For some n values, the majority-voter curves don't pass through (0.5, 0.5) like they do on the plot published on CJT's Wikipedia page.

For example, look at n = 12 in the three curves below:

my deterministic

Figure 1: Monte Carlo

my monte carlo

Figure 2: Deterministic

image

Figure 3: Wikipedia

For ease, I'm attaching the relevant functions.
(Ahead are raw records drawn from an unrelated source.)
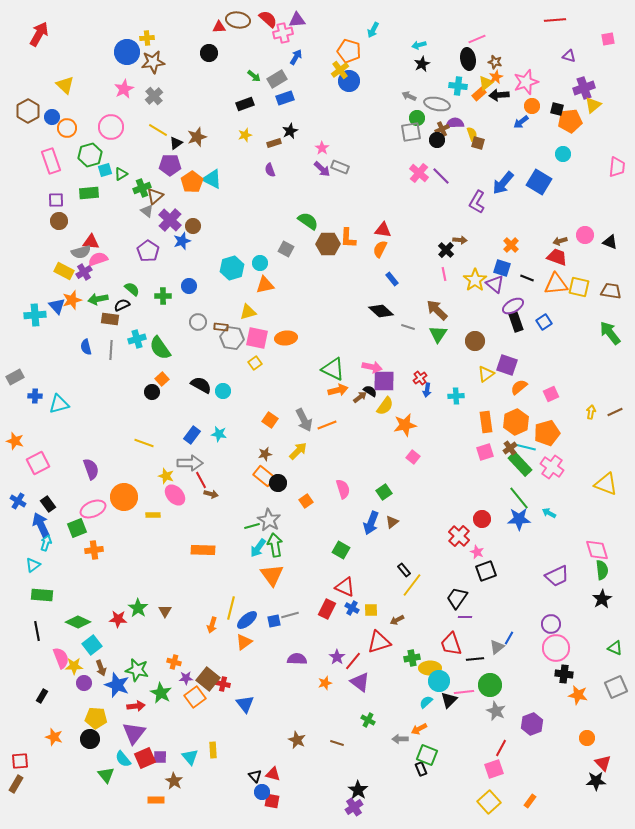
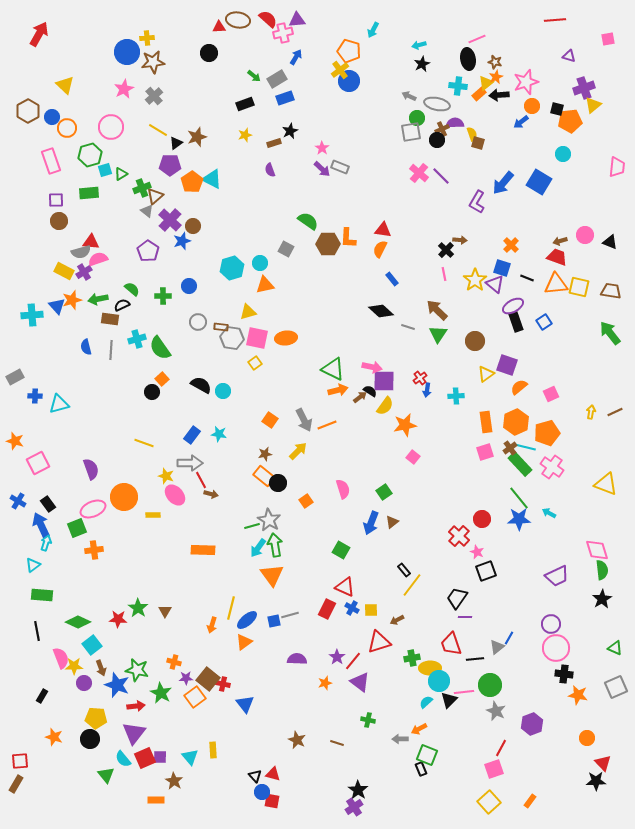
cyan cross at (35, 315): moved 3 px left
green cross at (368, 720): rotated 16 degrees counterclockwise
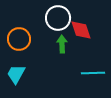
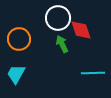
green arrow: rotated 24 degrees counterclockwise
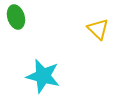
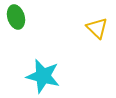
yellow triangle: moved 1 px left, 1 px up
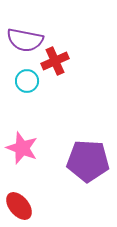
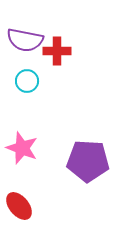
red cross: moved 2 px right, 10 px up; rotated 24 degrees clockwise
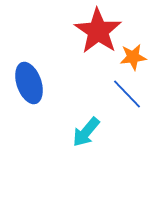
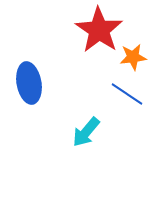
red star: moved 1 px right, 1 px up
blue ellipse: rotated 9 degrees clockwise
blue line: rotated 12 degrees counterclockwise
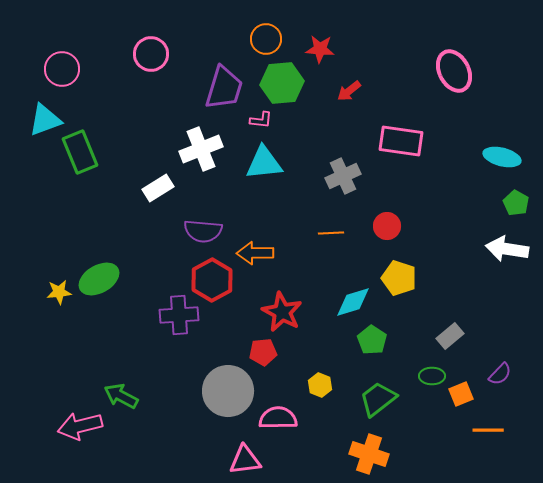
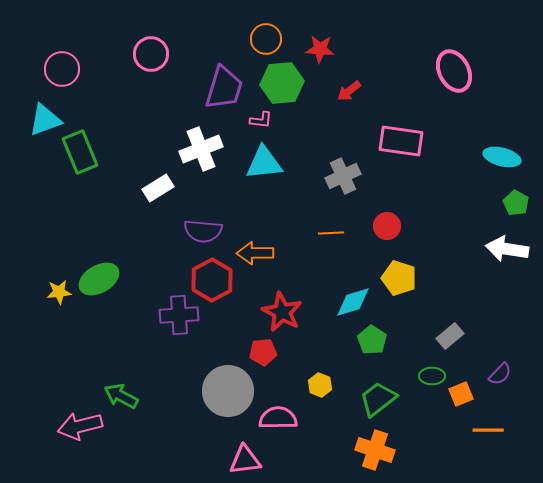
orange cross at (369, 454): moved 6 px right, 4 px up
def montecarlo(p, n, m): # m is 0 for simple majority
    trials = int(1e6)
    r = majority(n, m)
    if r is None:
        return None
    return np.sum(np.sum((np.random.random(size=(trials, n)) < p).astype(int), axis=1) >= r) / trials

def deterministic(p, n, m): # m is 0 for simple majority
    r = majority(n, m)
    if r == None: return None
    P = 0
    while r <= n:
        P += (comb(n, r) * (p**r) * ((1 - p)**(n-r)))
        r += 1
    return P
def majority(n, m=0):
    if m == 0:
        if n % 2:
            r = (n // 2) + 1
        else:
            r = n // 2
    elif m > 50 and m <= 100: r = ceil((m / 100) * n)
    else:
        print("correctness_simulation(p, n, m) where m = 0 for simple-majority but > 50 and <= 100 for super-majority or unanimity")
        r == None
    return r

To me, the functions seem identical but I might be missing something.

cmdCrusaderr commented 9 months ago

hey , could you brief me more about the issue?

rmaniv commented 9 months ago

I had missed the 1/2 at the end of the even n value condition in the R code.